Figure 5 Levels of the inflammatory mediators HMGB1 protein, IL-1β, IL-6 and TNF-α in the SW480 cell supernatant. After pretreatment with EP (5 mmol/L, 1 h), the SW480 cells were treated with LPS (1 μg/mL, 24 h). The levels of the inflammatory mediators HMGB1, IL-1β, IL-6 and TNF-α in the supernatant of the SW480 cells were detected by ELISA (A-D). Compared with the LPS-untreated group, LPS increased the levels of HMGB1, IL-1β, IL-6 and TNF-α in the LPS-stimulated SW480 cells, but EP downregulated the levels of HMGB1, IL-1β, IL-6 and TNF-α in the SW480 cells activated by LPS. By contrast, HMGB1 A-box failed to decrease the secretion of HMGB1, IL-1β, IL-6 and TNF-α compared with the mock-transfection group. The data are expressed as the mean ± SD and are derived from three independent experiments, which were each performed in duplicate. The means with letters above them are significantly different (^aP < 0.05, ^bP < 0.01 vs control).

Figure 6 Expression of the HMGB1 protein and TLR4 signaling pathways in THP-1 cells co-cultured with SW480 cells. After pretreatment with EP (5 mmol/L, 1 h), the SW480 cells were treated with 1 μg/mL LPS and co-cultured with THP-1 cells for 24 h. The HMGB1, TLR4, MYD88, pNF-κB p65 mRNA and protein levels were determined by real-time PCR (A, C, E), densitometric quantification and representative western blots, with β-actin as the loading control (B, D, F, G, H). Compared with the LPS-untreated group, LPS increased HMGB1, TLR4, MYD88, pNF-κB p65 mRNA and protein levels in the THP-1 cells, but EP downregulated these levels. Similarly, HMGB1 A-box also downregulated HMGB1, TLR4, MYD88, pNF-κB p65 mRNA and protein levels compared with the mock-transfected group. The data are expressed as the mean ± SD and are derived from three independent experiments, which were each performed in duplicate. The means with letters above them are significantly different (^aP < 0.05, ^bP < 0.01 vs control).

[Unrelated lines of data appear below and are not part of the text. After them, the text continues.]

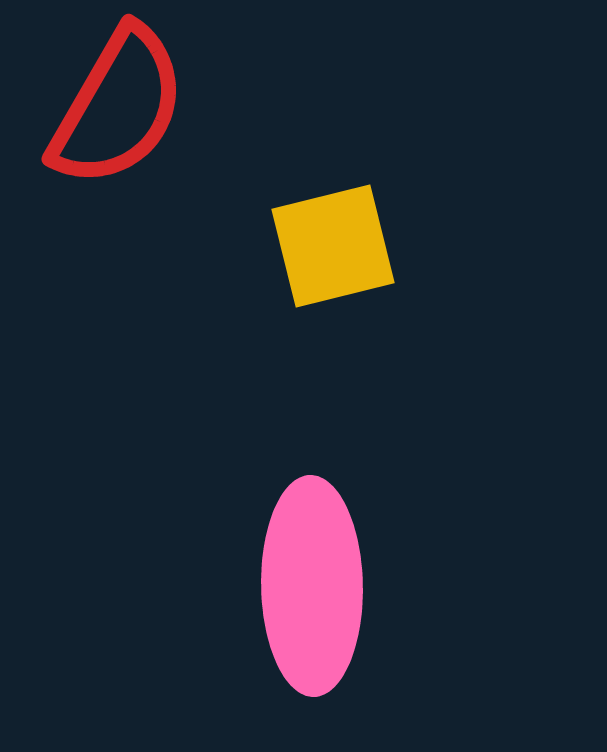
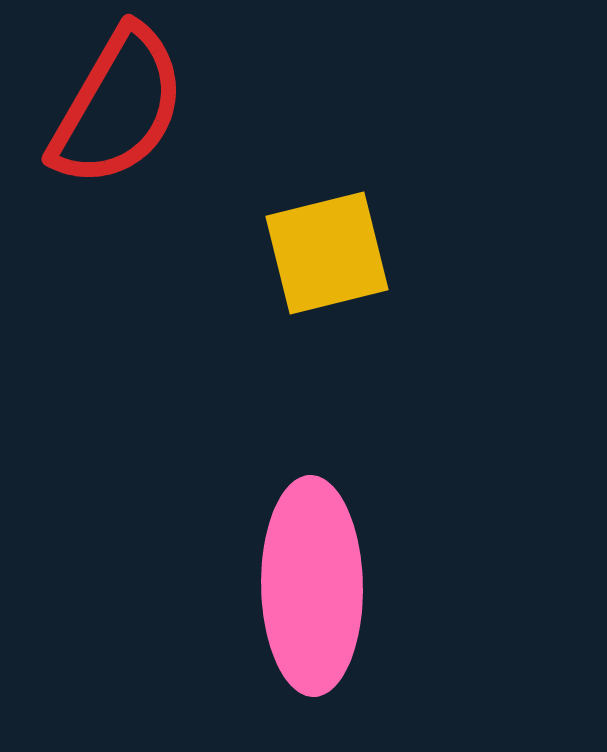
yellow square: moved 6 px left, 7 px down
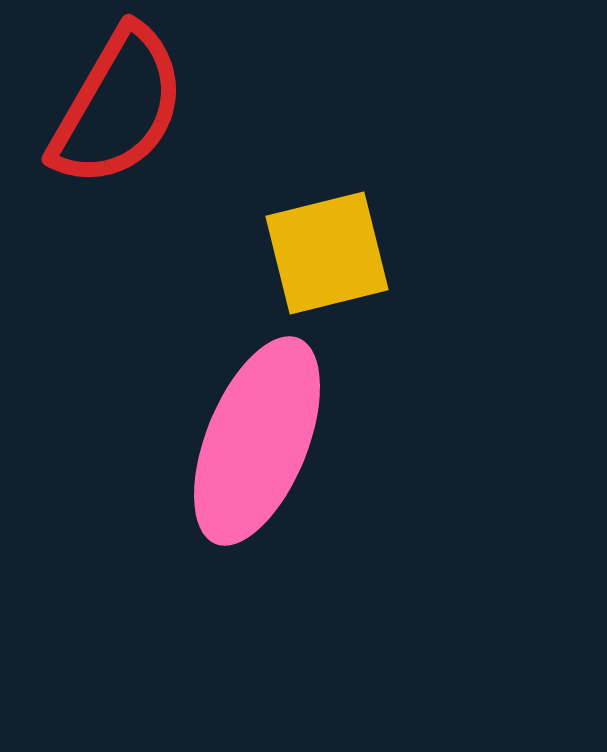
pink ellipse: moved 55 px left, 145 px up; rotated 23 degrees clockwise
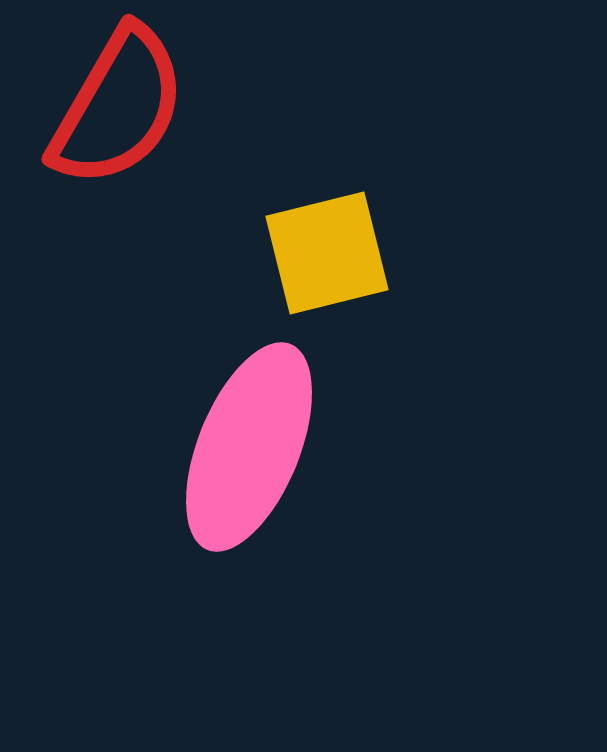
pink ellipse: moved 8 px left, 6 px down
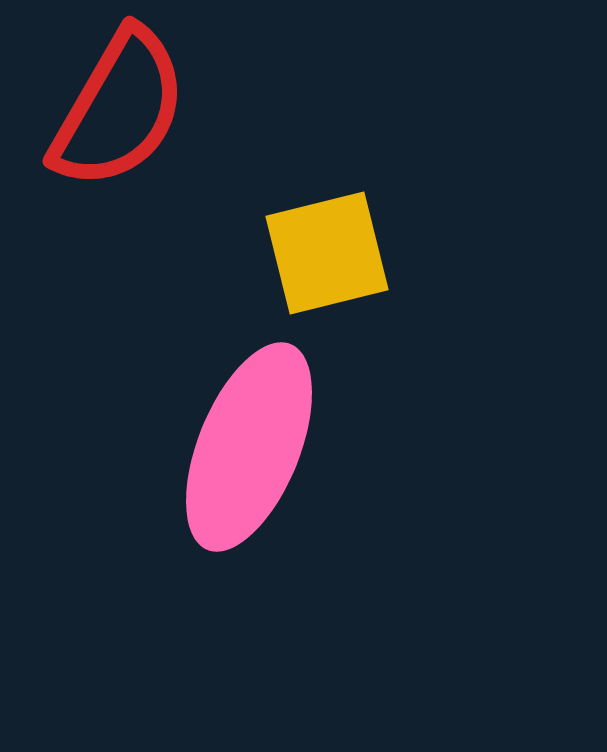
red semicircle: moved 1 px right, 2 px down
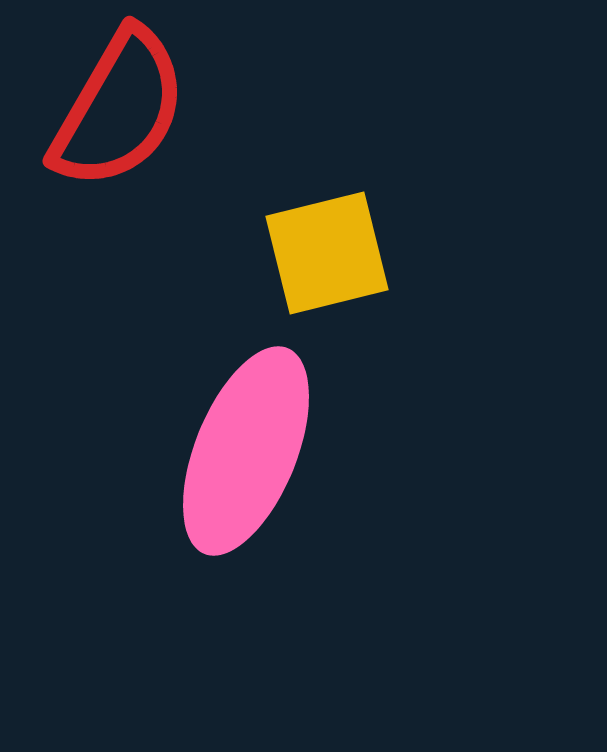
pink ellipse: moved 3 px left, 4 px down
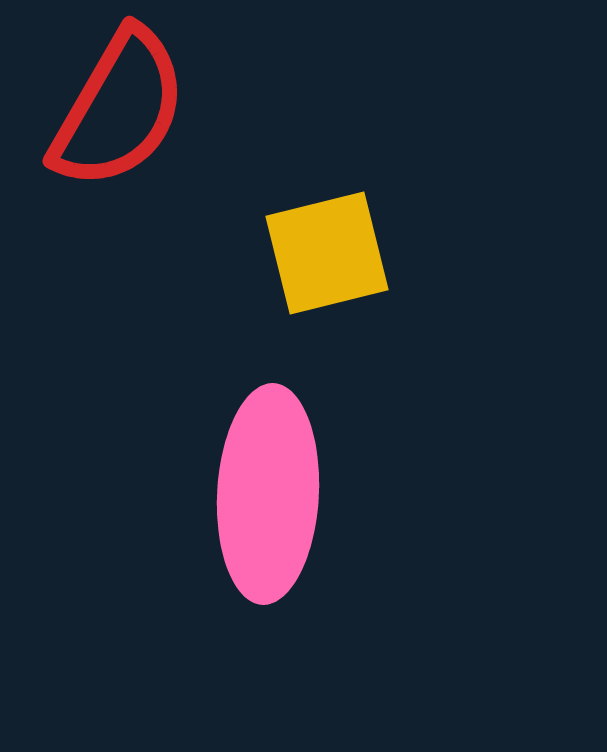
pink ellipse: moved 22 px right, 43 px down; rotated 19 degrees counterclockwise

Figure 7 Levels of the inflammatory mediators high mobility group box 1 protein, IL-1β, IL-6 and TNF-α in the supernatant of the THP-1 cells co-cultured with SW480 cells. After pretreatment with EP (5 mmol/L, 1 h), the SW480 cells were treated with 1 μg/mL LPS and co-cultured with THP-1 cells for 24 h. The levels of the inflammatory mediators HMGB1, IL-1β, IL-6 and TNF-α in the supernatant of the THP-1 cells co-cultured with SW480 cells were detected by ELISA (A-D). Compared with the LPS-untreated group, LPS increased the levels of HMGB1, IL-1β, IL-6 and TNF-α in the THP-1 cells, but EP downregulated these levels. Similarly, HMGB1 A-box also decreased the secretion of HMGB1, IL-1β, IL-6 and TNF-α in the THP-1 cells compared with the mock-transfection group. The data are expressed as the mean ± SD and are derived from three independent experiments, which were each performed in duplicate. The means with letters above them are significantly different (^aP < 0.05, ^bP < 0.01 vs control).